Cyndy Violette recorded four cash finishes for $43,885, as did Schoenberg for $16,515, while Veronica Dabul was in the money three times for a total of $15,143.

Taiwan’s Ho might only have secured two cash finishes, but that gave her $544,262 with the overwhelming majority of that coming from her runner-up spot to Allen Bari in the $5,000 No-Limit Hold’em event.

The 28-year-old picked up $540,020 for that, while adding just $4,242 for finishing 125th in the $1,500 No-Limit Hold’em event #43.

Marsha Wolak, of Illinois, was next on $194,239 for her two cash finishes, while Singapore’s Vanessa Peng picked up $137,983 from two cashes, and Stephanie Nguyen, of San Diego, left with $131,900 for finishing second to Darren Woods in the $2,500 Six-Handed Limit Hold’em event #19.

Rast, meanwhile, is – before the big bucks are handed out to the November Nine – the leading earner with three cashes for $1,952,443, while 11-time WSOP bracelet winner Phil ‘The Poker Brat’ Hellmuth left with $1,591,004 from his three runner-up spots.

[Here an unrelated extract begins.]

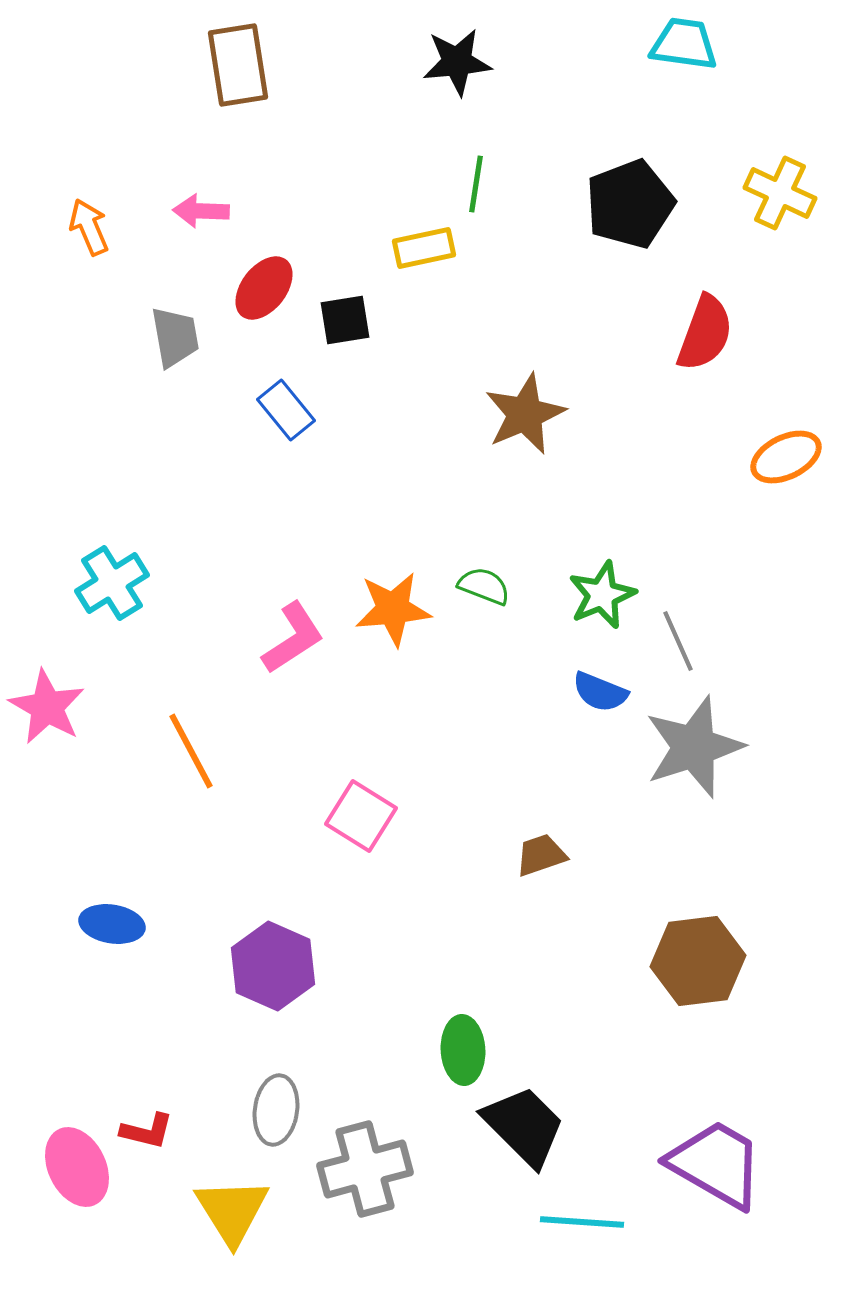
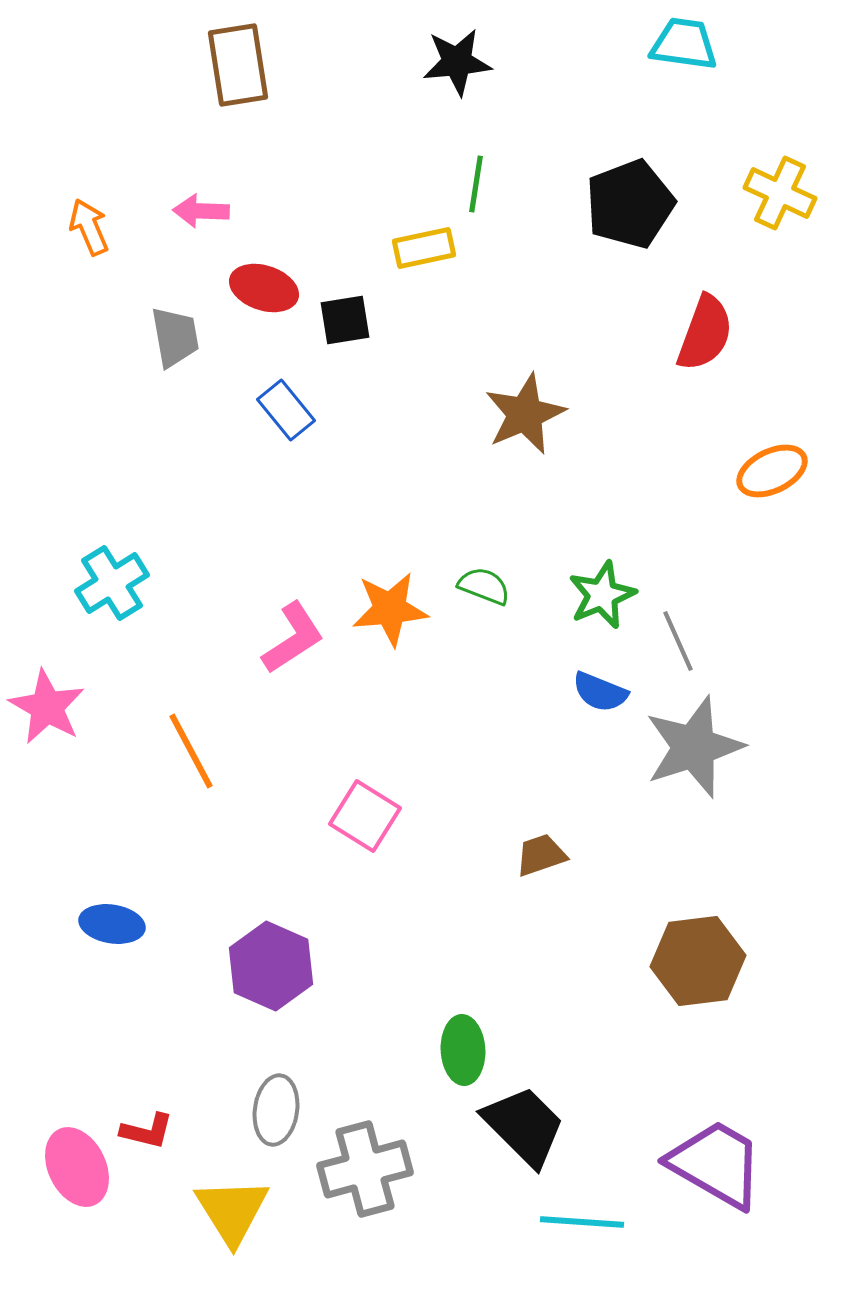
red ellipse: rotated 70 degrees clockwise
orange ellipse: moved 14 px left, 14 px down
orange star: moved 3 px left
pink square: moved 4 px right
purple hexagon: moved 2 px left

Tulsa’s WSOP Player of the Year leader, Ben Lamb – who has enjoyed an incredible series – managed four cash finishes so far, as he is still in the main event, to have already bagged $1,331,832, while Joe Ebanks left with $1,179,031 from three cash finishes, Chris Moorman picked up $1,051,466 from five in-the-money placings, and Bari has accumulated $894,259 after four cashes.

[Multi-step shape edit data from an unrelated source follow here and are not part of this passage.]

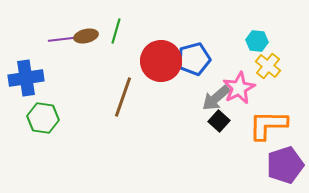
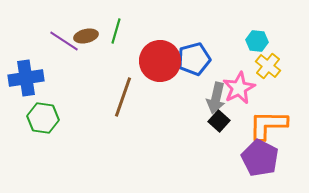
purple line: moved 2 px down; rotated 40 degrees clockwise
red circle: moved 1 px left
gray arrow: rotated 36 degrees counterclockwise
purple pentagon: moved 25 px left, 7 px up; rotated 27 degrees counterclockwise
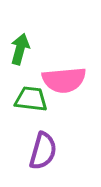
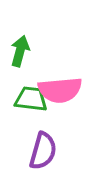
green arrow: moved 2 px down
pink semicircle: moved 4 px left, 10 px down
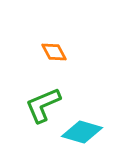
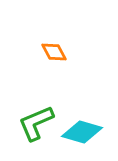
green L-shape: moved 7 px left, 18 px down
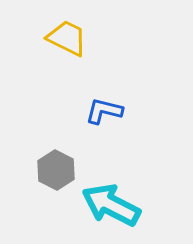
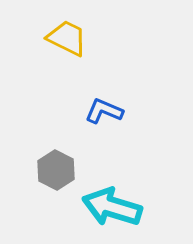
blue L-shape: rotated 9 degrees clockwise
cyan arrow: moved 1 px right, 2 px down; rotated 10 degrees counterclockwise
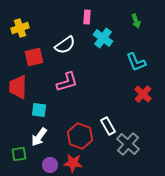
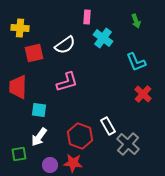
yellow cross: rotated 24 degrees clockwise
red square: moved 4 px up
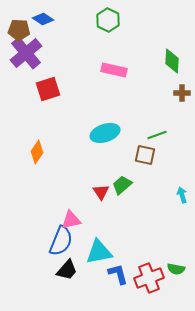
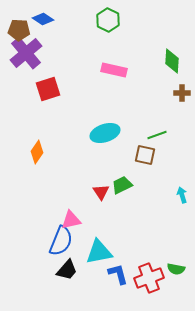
green trapezoid: rotated 15 degrees clockwise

So, now we arrive at the main event – and there are some fascinating stats to list here, as well.

This year’s tournament attracted 6,865 entries, which is the third largest in WSOP history behind the 7,319 from last year and the record-setting 8,773 from 2006, when Jamie Gold left with a massive $12 million for his victory.

With so many starters, the average age was well above the norm for this year’s 42nd staging of the WSOP at 37.17 years, with New York State’s Ellen Deeb the oldest at 91 and Florida’s Logan Deen the youngest as he only turned 21 on the seventh of July, which just happened to be Day 1B of the main event.

Similar to the WSOP as a whole, just 242 main event entrants were female, accounting for only 3.5% of the total, while 85 nations were represented in the race to collect the most sought-after of bracelet tournaments.

Not surprisingly, the USA provided the biggest number of participants with 4604, with Canada supplying 486 and the UK
entering 288. The other seven top 10 countries were France (213),
Germany (158),
Russia (108),
Italy (106),
Brazil (83),
Australia (80)
and Sweden (79).

Finally, all 50 US States recorded participants, with California again on top with 796, to be followed by
Nevada (460),
New York (422),
Florida (358) and Texas (326).

Well, there you have it, folks. That’s a quick rundown on some of the more interesting stats from this summer’s WSOP. Phew!